台東区は、全世帯におこめギフト券を、二人世帯までは4400円18歳以下の子どものいる世帯と3人以上の世帯には8800円分10月からら配布しています。
渋谷区のお米購入助成はハチペイに限定していますが、なぜハチペイに限定するのか理由を伺います。
ハチペイを利用できない区民と商店にもいきわたってこそ物価対策と言えます。紙のお米券や誰でも使える商品券を国の重点支援地方交付金も使って支給すべきです。区長に伺います。

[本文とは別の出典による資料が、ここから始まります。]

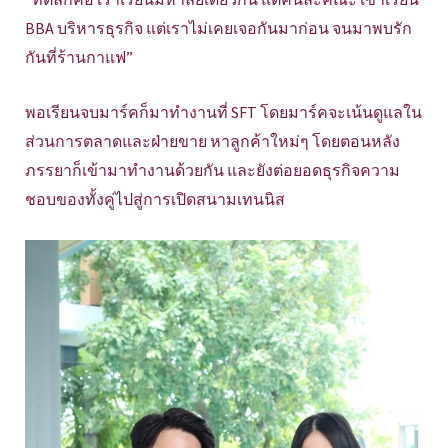
BBA บริหารธุรกิจ แต่เราไม่เคยเจอกันมาก่อน จนมาพบรัก
กันที่ร้านกาแฟ”
พอเรียนจบมาร์คก็มาทำงานที่ SFT โดยมาร์คจะเน้นดูแลใน
ส่วนการตลาดและฝ่ายขาย หาลูกค้าใหม่ๆ โดยตอนหลัง
ภรรยาก็เข้ามาทำงานด้วยกัน และยังต่อยอดธุรกิจความ
ชอบของทั้งคู่ไปสู่การเปิดสนามเทนนิส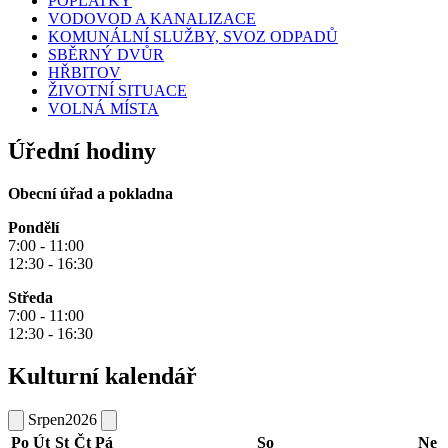
POPLATKY
VODOVOD A KANALIZACE
KOMUNÁLNÍ SLUŽBY, SVOZ ODPADŮ
SBĚRNÝ DVŮR
HŘBITOV
ŽIVOTNÍ SITUACE
VOLNÁ MÍSTA
Úřední hodiny
Obecní úřad a pokladna
Pondělí
7:00 - 11:00
12:30 - 16:30
Středa
7:00 - 11:00
12:30 - 16:30
Kulturní kalendář
Srpen
2026
Po
Út
St
Čt
Pá
So
Ne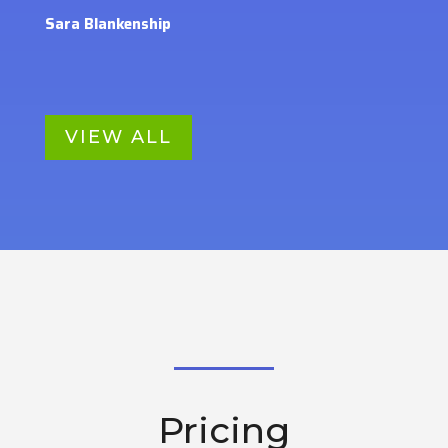
Sara Blankenship
VIEW ALL
Pricing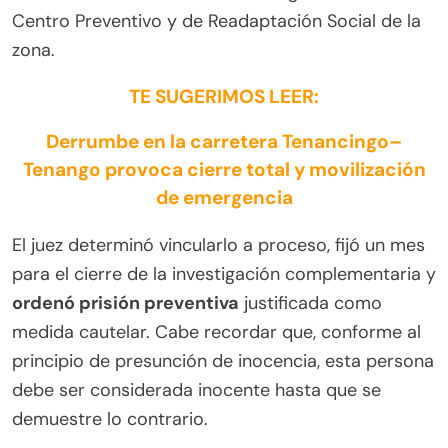
Centro Preventivo y de Readaptación Social de la
zona.
TE SUGERIMOS LEER:
Derrumbe en la carretera Tenancingo–
Tenango provoca cierre total y movilización
de emergencia
El juez determinó vincularlo a proceso, fijó un mes
para el cierre de la investigación complementaria y
ordenó prisión preventiva
justificada como
medida cautelar. Cabe recordar que, conforme al
principio de presunción de inocencia, esta persona
debe ser considerada inocente hasta que se
demuestre lo contrario.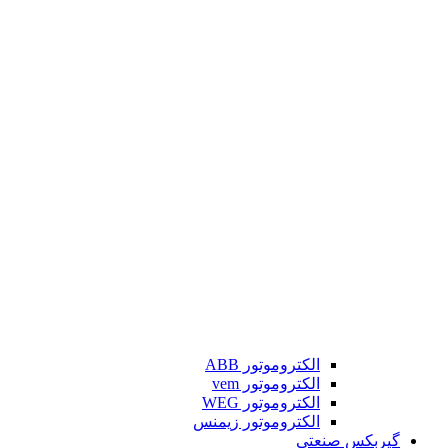
الکتروموتور ABB
الکتروموتور vem
الکتروموتور WEG
الکتروموتور زیمنس
گیربکس صنعتی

商売をしている人たちからは、「融資を借りたら返済できるかわからない。今すぐガス代や原材料費の値上げ分を助けてほしい」との声が寄せられています。新宿区では、燃料費や原材料費の高騰の影響を受けた中小業者に対し、区独自に1事業者20万円を上限に支援しました。渋谷区でも実施すべきです。さらに小規模事業所で働く人たちの賃金を引き上げられるよう区独自の賃上げ助成を実施すべきです。
区長答弁
物価高騰により深刻な訴えをされている方にお答えするため、今後も物価高騰の影響や社会情勢の変化を見極めながら、区民の皆様の生活を支える取組を推進してまいります。
本区はこれまで、物価高騰の影響を受ける区民や事業者を支援するために、補正予算を何度も計上するになど、必要な施策を適時適切に実施してきました。
お米券購入助成を、なぜハチペイに限定するのかとのお尋ねですが、先日、概要が示された国の総合経済対策の動向を注視しつつ、紙のお米券については手配に時間を要することから、まずは迅速に区民生活及び地域産業の支援が可能なハチペイによるお米購入キャンペーンに取り組む考えです。
なお、子育て世帯への区独自の給付金を実施する考えは現時点ではありません。
物価及び人件費高騰に対する中小業支援としましては、引き続き緊急中小企業支援資金を実施し、賃金引上げ女性については国の動向に注視しつつ、現在行っている国や都の取組をご案内していきます。
また、消費税減税については、社会保障の財源であると認識していますので、不石化高騰対策としての消費税現是については国政の場で議論されるべきと考えています。インボイス廃止も含めて、国の総合的な税・財政運営に関わる問題ですので、国に求める考えはありません。